Michener: Yes, I brood about that quite a bit in the book. I don’t lay things out too heavily, but the perceptive reader will see. Since I’ve been in Texas, the state has suffered a lot of knocks. The MLX of the peso, the collapse of the Midland Bank, the layoffs at Texas Instruments, the hurricane that hit Houston, the freeze in the Valley last year.

These are hard knocks, and Texas has reacted to them very courageously. The Texas Legislature gave a good example this time. With all the state’s budget problems, and even though the agenda was largely conservative, they still passed the indigent health care bill. People know you can’t walk away from indigents, or you’re going to have revolution.

D: Are you impressed by our current political leaders?

Michener: I know the past two governors very well, and I think they’re in the great tradition of Texas. So are your two senators, though they’re very different. Texas has had a very vital politics internally, but has probably not achieved the role nationally to which it has been entitled.

You had three great figures in Johnson, Sam Ray burn and John Nance Garner, but they came pretty late, and there’s been nobody to follow up. The state hasn’t had the national pull of a California, a Virginia or a Massachusetts, but I think that’s coming.

D: Do you believe in the Great Man theory of history? Are there some indispensable Texans who changed the course of the state?

Michener: No, I don’t subscribe to that view, but I do believe that a state or a community is lucky to have strong people at critical times. I have enormous regard for Sam Houston and Stephen F. Austin. They set patterns.

I also found myself liking Mirabeau Lamar, though I don’t think I would have accepted his politics at the time. I knew Lyndon Johnson fairly well and liked him. I think he’s had a bad shake from historians recently, but that will be rectified. I’m not a believer in great men, but I think that people make a difference within historical movements. Things are under way, but they give it a nudge.

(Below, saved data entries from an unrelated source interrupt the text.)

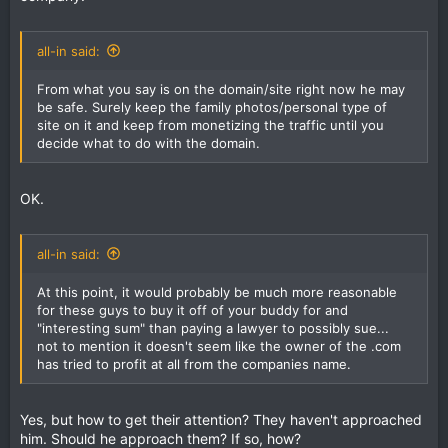
all-in said:
From what you say is on the domain/site right now he may
be safe. Surely keep the family photos/personal type of
site on it and keep from monetizing the traffic until you
decide what to do with the domain.
OK.
all-in said:
At this point, it would probably be much more reasonable
for these guys to buy it off of your buddy for and
"interesting sum" than paying a lawyer to possibly sue...
not to mention it doesn't seem like the owner of the .com
has tried to profit at all from the companies name.
Yes, but how to get their attention? They haven't approached
him. Should he approach them? If so, how?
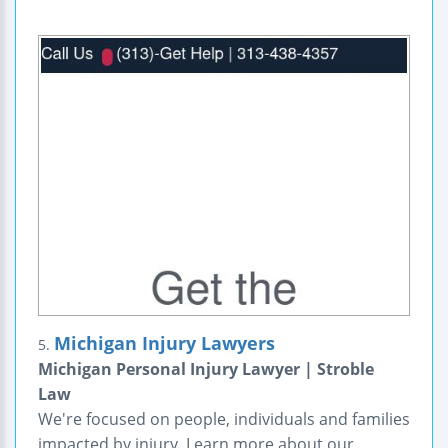
Michigan Injury Lawyers
5.
Michigan Personal Injury Lawyer | Stroble
Law
We're focused on people, individuals and families
impacted by injury. Learn more about our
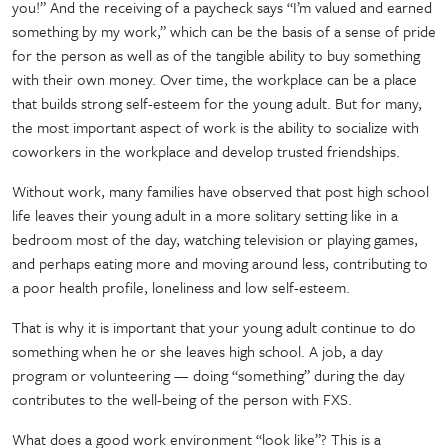
you!” And the receiving of a paycheck says “I’m valued and earned
something by my work,” which can be the basis of a sense of pride
for the person as well as of the tangible ability to buy something
with their own money. Over time, the workplace can be a place
that builds strong self-esteem for the young adult. But for many,
the most important aspect of work is the ability to socialize with
coworkers in the workplace and develop trusted friendships.
Without work, many families have observed that post high school
life leaves their young adult in a more solitary setting like in a
bedroom most of the day, watching television or playing games,
and perhaps eating more and moving around less, contributing to
a poor health profile, loneliness and low self-esteem.
That is why it is important that your young adult continue to do
something when he or she leaves high school. A job, a day
program or volunteering — doing “something” during the day
contributes to the well-being of the person with FXS.
What does a good work environment “look like”? This is a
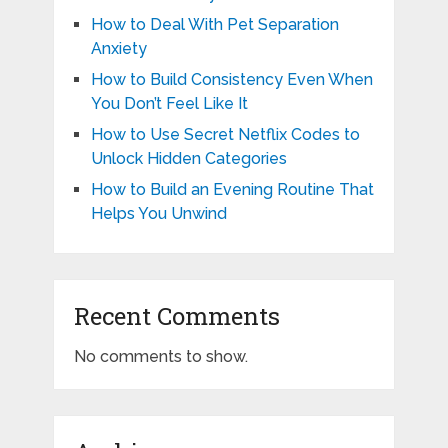
How to Deal With Pet Separation
Anxiety
How to Build Consistency Even When
You Don’t Feel Like It
How to Use Secret Netflix Codes to
Unlock Hidden Categories
How to Build an Evening Routine That
Helps You Unwind
Recent Comments
No comments to show.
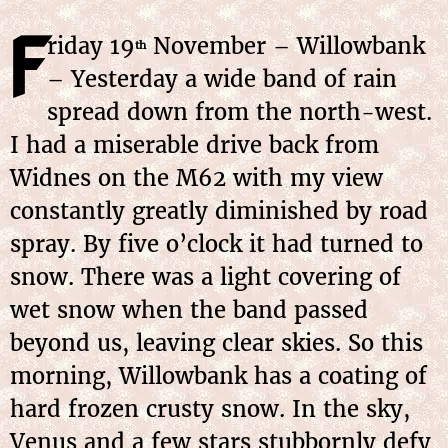
F
riday 19
November – Willowbank
th
– Yesterday a wide band of rain
spread down from the north-west.
I had a miserable drive back from
Widnes on the M62 with my view
constantly greatly diminished by road
spray. By five o’clock it had turned to
snow. There was a light covering of
wet snow when the band passed
beyond us, leaving clear skies. So this
morning, Willowbank has a coating of
hard frozen crusty snow. In the sky,
Venus and a few stars stubbornly defy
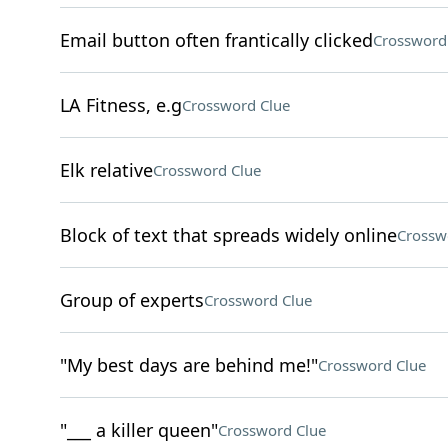
Email button often frantically clicked
Crossword
LA Fitness, e.g
Crossword Clue
Elk relative
Crossword Clue
Block of text that spreads widely online
Crossw
Group of experts
Crossword Clue
"My best days are behind me!"
Crossword Clue
"___ a killer queen"
Crossword Clue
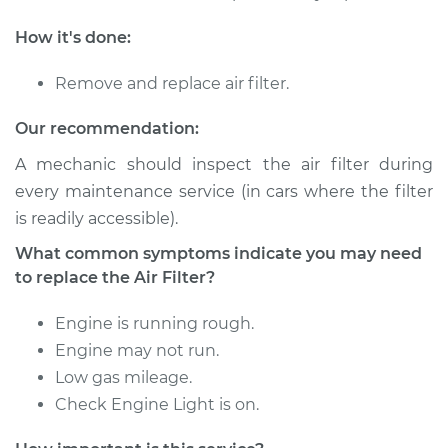
2016 Hyundai Santa
Fe XL
How it's done:
V6-3.3L
Remove and replace air filter.
Service type
Car Air Filter
Replacement
Our recommendation:
A mechanic should inspect the air filter during
Estimate
$185.89
every maintenance service (in cars where the filter
is readily accessible).
Shop/Dealer Price
$197.72
-
$229.04
What common symptoms indicate you may need
to replace the Air Filter?
2013 Hyundai Santa
Engine is running rough.
Fe XL
Engine may not run.
V6-3.3L
Low gas mileage.
Service type
Car Air Filter
Check Engine Light is on.
Replacement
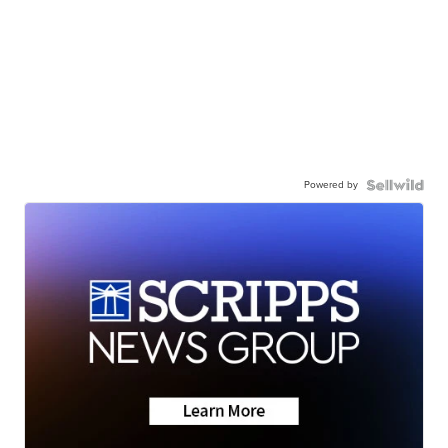
Powered by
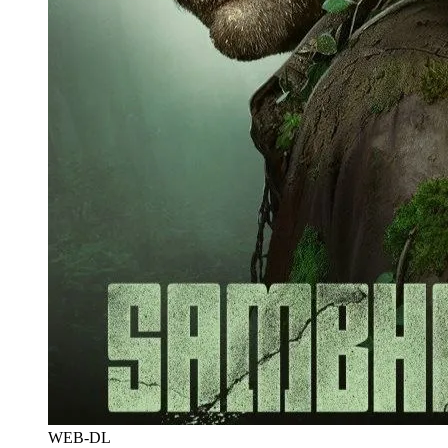
WEB-DL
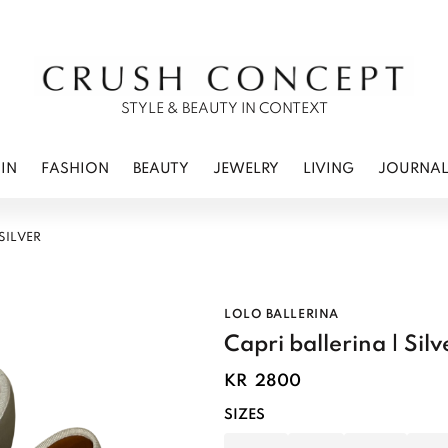
RWEAR
 CARE
ES
STYLE & BEAUTY IN CONTEXT
IN
FASHION
BEAUTY
JEWELRY
LIVING
JOURNA
 SILVER
LOLO BALLERINA
Capri ballerina | Silv
KR
2800
SIZES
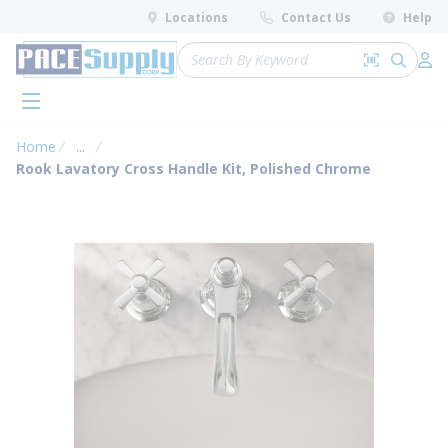
loading content
Locations
Contact Us
Help
Skip to main content
Site Search
Search by 
submit 
Log 
menu
Home
...
more info
Rook Lavatory Cross Handle Kit, Polished Chrome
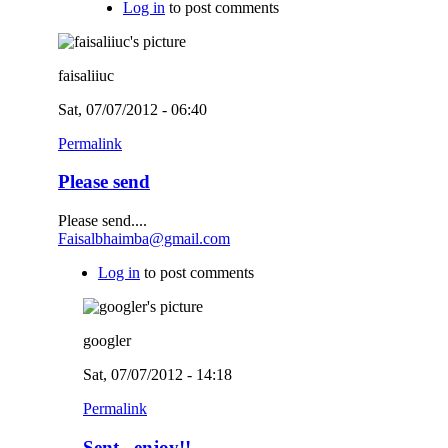
Log in
to post comments
faisaliiuc
Sat, 07/07/2012 - 06:40
Permalink
Please send
Please send....
Faisalbhaimba@gmail.com
Log in
to post comments
googler
Sat, 07/07/2012 - 14:18
Permalink
Sent...enjoy!!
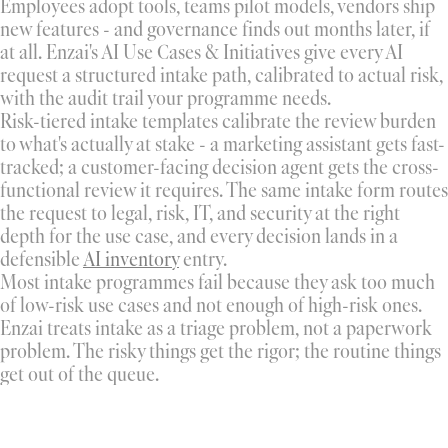
Employees adopt tools, teams pilot models, vendors ship 
new features - and governance finds out months later, if 
at all. Enzai's AI Use Cases & Initiatives give every AI 
request a structured intake path, calibrated to actual risk, 
with the audit trail your programme needs.
Risk-tiered intake templates calibrate the review burden 
to what's actually at stake - a marketing assistant gets fast-
tracked; a customer-facing decision agent gets the cross-
functional review it requires. The same intake form routes 
the request to legal, risk, IT, and security at the right 
depth for the use case, and every decision lands in a 
defensible 
AI inventory
 entry.
Most intake programmes fail because they ask too much 
of low-risk use cases and not enough of high-risk ones. 
Enzai treats intake as a triage problem, not a paperwork 
problem. The risky things get the rigor; the routine things 
get out of the queue.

D: You’ve had a success most writers can only dream about, but you literally began with nothing…

Michener: Yes, we were very poor, very deprived, but there was a lot of affection. It was emotionally very secure, but it probably made me more cautious than I would have been.

I saw lives wasted during the Depression, businesses terminated all over the country. I’ve seen a lot of hardship, and I’ve always worked and lived as if everything might fall apart tomorrow.

D: You’ve been almost everywhere in the world. Did your love of wandering start early in life?

Michener: By the time I was 13 or 14, I guess I had seen almost every state, hitchhiking all over. But it was easy in those days. You didn’t have all the drugs and the heavy alcohol use. It was easier for a young person to move around without getting into trouble.

The experience taught me that I was pretty tough and resourceful. I never was macho, but I didn’t scare easily. It really gave me a terrific background when I started writing.

D: You’re not one of those writers who’s never been off a college campus.

Michener: No, but I’m not sure that’s bad. I don’t advocate what I do for anybody else. I think I’ve stumbled onto an art form that’s just right for me, but I think the greatest books are written by someone just sitting in a room and thinking about his life and what he sees.

I don’t think you necessarily need to travel. People like Emily Bronte, Jane Austen, Henry James, these people travel intellectually.

D: But you’ve complained about what you call “the traditional English novel.”

Michener: Yes, but that’s for me. If someone writes a traditional novel like Trollope or Jane Austen, that’s wonderful. But the well-made little novel is not for me.

D: Which of your books comes closest to that formula?

Michener: I think The Bridges at Took-Ri. It’s a beautifully handcrafted little novel. I could probably write one of them a year, and I might be better off if I had. But it wasn’t for me. It wasn’t my form.

D: There’s a great story about how you were helped by DeWitt Wallace, owner of Reader’s Digest. Would you tell it?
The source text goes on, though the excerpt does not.